Banks Show Interest, Not Action in Sustainability

Banks Show Interest, Not Action in Sustainability

Banks Show Interest, Not Action in Sustainability

April 14, 2022

Banks and Sustainability Efforts

US banks are showing greater interest in sustainability practices, but few are actually making tangible moves. In fact, according to a report by Mobiquity, 98% of banks surveyed say they are prioritizing sustainability as part of their business strategy, yet just 43% are planning for sustainable initiatives. This data is both stark and extremely contradictory, without being all that surprising. There is a lot of activity happening on the environmental front in the US — consumers are becoming much more interested in where their money is going and how it’s being used, and the government is upping its scrutiny on companies’ monitoring and reduction of emissions. However, sustainability is also an area that’s easy to talk about and harder to tackle. That’s likely because there is still a lack of guidance around how to properly track and offset your carbon footprint. It’s also not necessarily tied directly to revenue, and its business impacts aren’t always clear, which means it’s probably being “prioritized” without being prioritized.

For banks that don’t want to be at the crossroads of this data, there are a few things to consider. First, this is not simply about lending (or not lending) to certain kinds of customers — like those in oil and gas, for example. It’s much more than that; it’s about assessing your carbon footprint holistically and finding ways to offset it. To truly prioritize sustainability, a company (any company, including a bank) needs to consider its emissions across three classified scopes, which include direct and indirect emissions as well as emissions related to your entire value chain. While direct emissions, those related to your own operations, are generally straightforward to track, the picture becomes a bit more difficult when trying to assess your carbon impact outside of your own walls. And, given there isn’t a single, established framework for how to do all of this well, banking providers are largely left to develop their own approaches for sustainability internally. While not impossible — there are a few like Climate First Bank paving the way here — this can be quite a feat.

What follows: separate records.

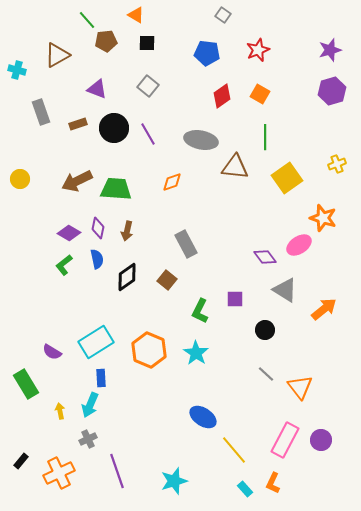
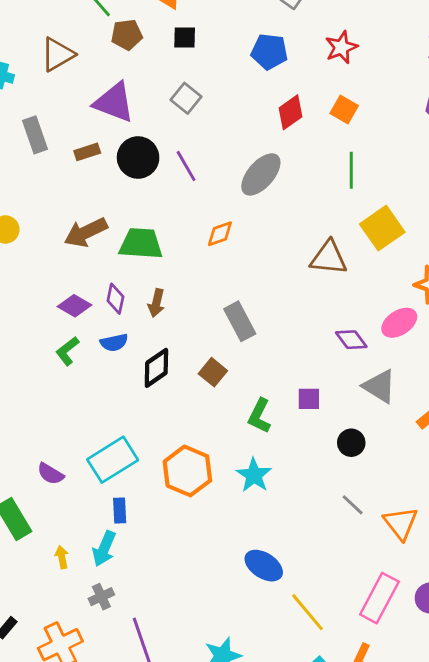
purple triangle: (97, 89) -> (114, 102), size x1.5
gray ellipse: (201, 140) -> (261, 174), turned -60
brown triangle: (235, 167) -> (329, 258), moved
blue semicircle: (97, 259) -> (114, 342), turned 90

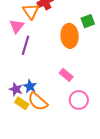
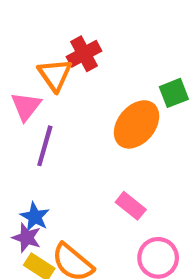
orange ellipse: (70, 36) -> (137, 124), turned 45
blue star: (30, 86) -> (35, 217), moved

The trick is to put sustainability at the heart of what you do, dedicate resources to it, and build a well-defined strategy around it. Only with that kind of commitment will you be able to achieve results and make a real impact.

Ultimately, it’s very likely that the lack of actual work being done on the sustainability front has to do with a perceived risk-reward balance that just doesn’t add up for a lot of executives. Sure, there is pressure to be responsible coming from various different arenas, but there is also a lot of pressure to make money. And those pressures may often appear to be competing with each other. Getting to “net zero” on carbon emissions takes time, money, and effort. That’s time, money, and effort that could be spent elsewhere. The problem is, this isn’t going away, and it’s not likely to be a “later on” problem for much longer. Companies across industries are starting to pay more attention to their environmental impact, in response to increased governmental and consumer demands. Banking will be no exception. So, it’s probably worth getting ready now. As is true in most circumstances, a good strategy should never be underestimated, and it almost always pays off.